Brexit is having a chilling effect on the UK housing market. Realtors say prices fell in the four months to January, pushing the Royal Institution of Chartered Surveyors' headline price index to its lowest since 2012. Inquiries, sales and new instructions were also down in January, according to the surveyors' institution.
The weaker property demand has hurt home-builders, while the weak pound has pushed up the cost of imported materials and the sector's labour supply could be hit by a cutback in immigration.
Brexit is completing a perfect storm for automakers.
With the looming prospect of potential tariffs and supply bottlenecks, and already struggling with declining diesel sales and a shift to electric cars, Jaguar Land Rover Automotive announced it would cut 4,500 jobs, mostly in the UK.
Nissan Motor scrapped plans to build the X-Trail sport utility vehicle in Sunderland, north-east England, and Honda Motor said it will close its only British factory in 2021.
Brexit uncertainty has also harmed investment.
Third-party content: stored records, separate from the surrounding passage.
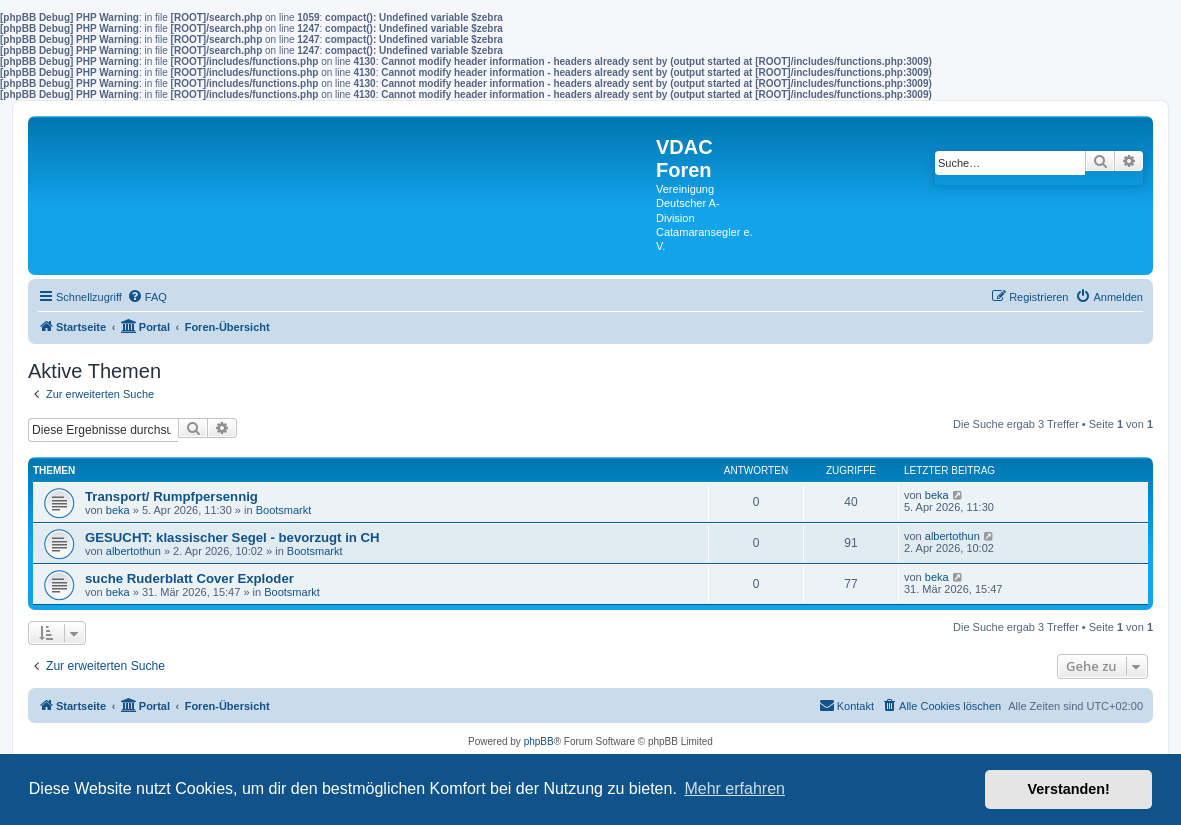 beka (118, 510)
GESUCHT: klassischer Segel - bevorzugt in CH (232, 537)
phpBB (539, 741)
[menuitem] (147, 297)
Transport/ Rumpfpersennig (171, 496)
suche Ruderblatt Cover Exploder (189, 578)
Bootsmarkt (284, 510)
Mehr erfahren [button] (734, 788)
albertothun (133, 551)
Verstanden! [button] (1069, 789) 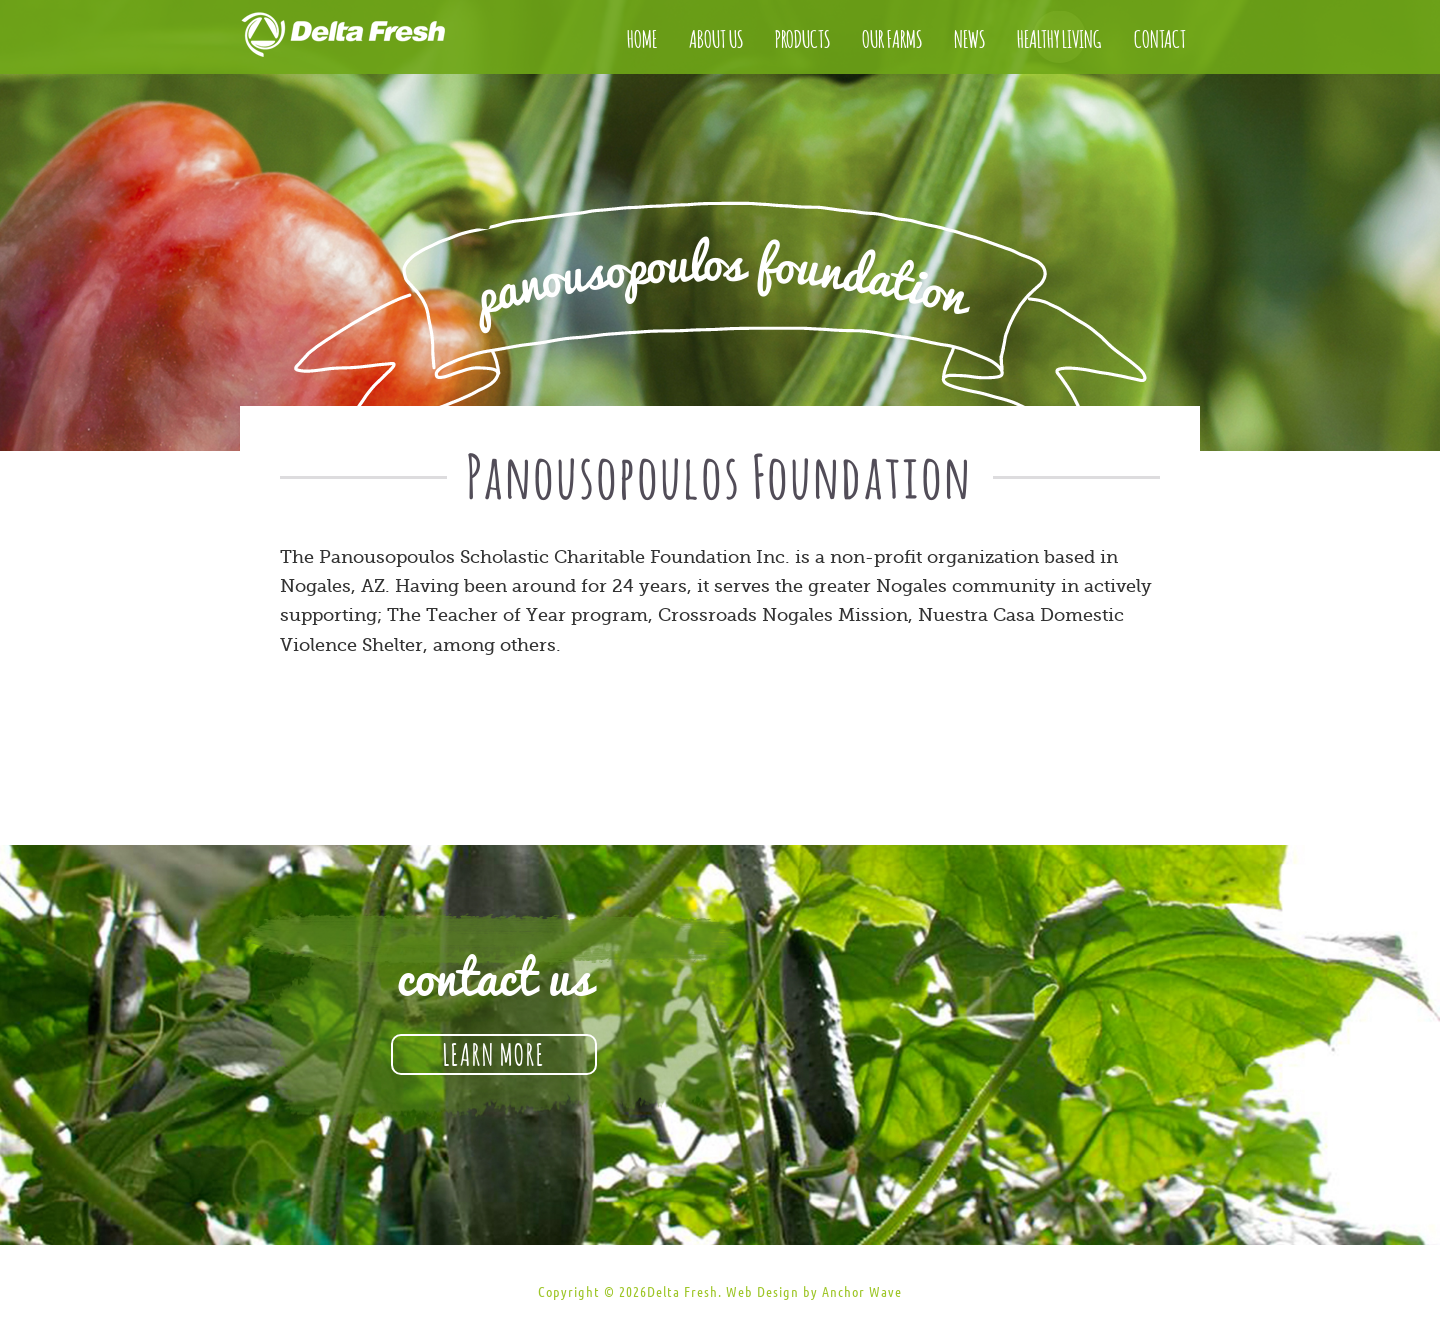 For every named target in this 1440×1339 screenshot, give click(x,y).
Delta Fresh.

Spending by carmakers on projects like upgrading machinery and factories fell to the lowest since the financial crisis in 2018, according to the Society of Motor Manufacturers.
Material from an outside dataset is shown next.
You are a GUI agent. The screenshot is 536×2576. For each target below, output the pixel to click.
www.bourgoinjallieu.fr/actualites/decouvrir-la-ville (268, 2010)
Advertising-reliant media companies like ITV, Britain's biggest free-to-air commercial broadcaster, have suffered due to firms cutting marketing budgets to preserve profit margins. A bellwether for sentiment among UK firms, and also under threat from Netflix and Amazon, ITV's shares are down 40 per cent since the Brexit vote.
Newspapers such as The Guardian and the Brexit-backing Daily Express are feeling the pinch too, while the industry was stockpiling newsprint and ink to protect against Brexit disruption. And international media firms like Discovery have been relocating their European headquarters in the continent to ensure they can continue to beam channels across the EU.
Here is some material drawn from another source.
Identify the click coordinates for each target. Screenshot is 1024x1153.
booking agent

Importers are having to spend money on warehousing and extra storage facilities as they build Brexit stockpiles, worried about potential disruptions to goods coming in. They are spending on building new IT systems to handle trade and employing Customs advisers.
Exporters, such as British meat firms, are starting to see orders cancelled because overseas buyers do not want to run the risk of rising costs due to new tariffs or delays at ports.
Uncertainty about the pound and the economy has exacerbated a decline in the sterling's role in global credit markets. Overseas non-financial firms sold only £7 billion of notes last year, less than half the amount issued in 2017, according to data compiled by Bloomberg.
Sales of pound-denominated corporate bonds had their longest drought in nearly two decades at the end of last year, as borrowers shied away from a market rattled by Brexit uncertainty. The cost of insuring the subordinated bonds of major British banks has also been rising in recent months.
Britain's position as the European hub of choice for international business has taken a blow.
Japanese electronics giants Sony and Panasonic, insurer Chubb and money-exchange firm TransferWise are among firms which have moved their EU headquarters or set up new subsidiaries.